-------- MATERIAL FOR THIS EXERCISE --------

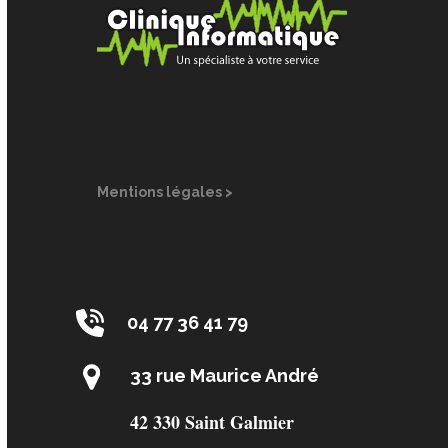
Mentions légales >
04 77 36 41 79
33 rue Maurice André
42 330 Saint Galmier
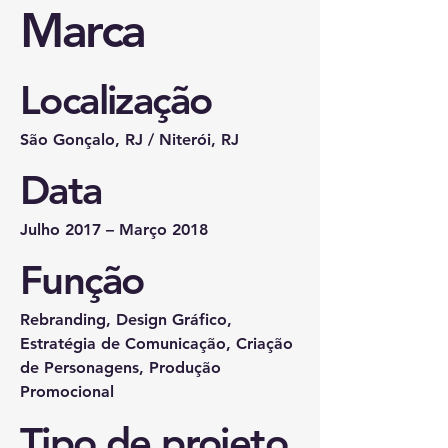
Marca
Localização
São Gonçalo, RJ / Niterói, RJ
Data
Julho 2017 – Março 2018
Função
Rebranding, Design Gráfico,
Estratégia de Comunicação, Criação
de Personagens, Produção
Promocional
Tipo de projeto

--------

*PROBLEM TO WORK ON*: Could you please write out the entries exactly as they are, with every picture left out?

*RESULT OF THE EXERCISE*:
Mentions légales >
04 77 36 41 79
33 rue Maurice André
42 330 Saint Galmier
Marca
Localização
São Gonçalo, RJ / Niterói, RJ
Data
Julho 2017 – Março 2018
Função
Rebranding, Design Gráfico,
Estratégia de Comunicação, Criação
de Personagens, Produção
Promocional
Tipo de projeto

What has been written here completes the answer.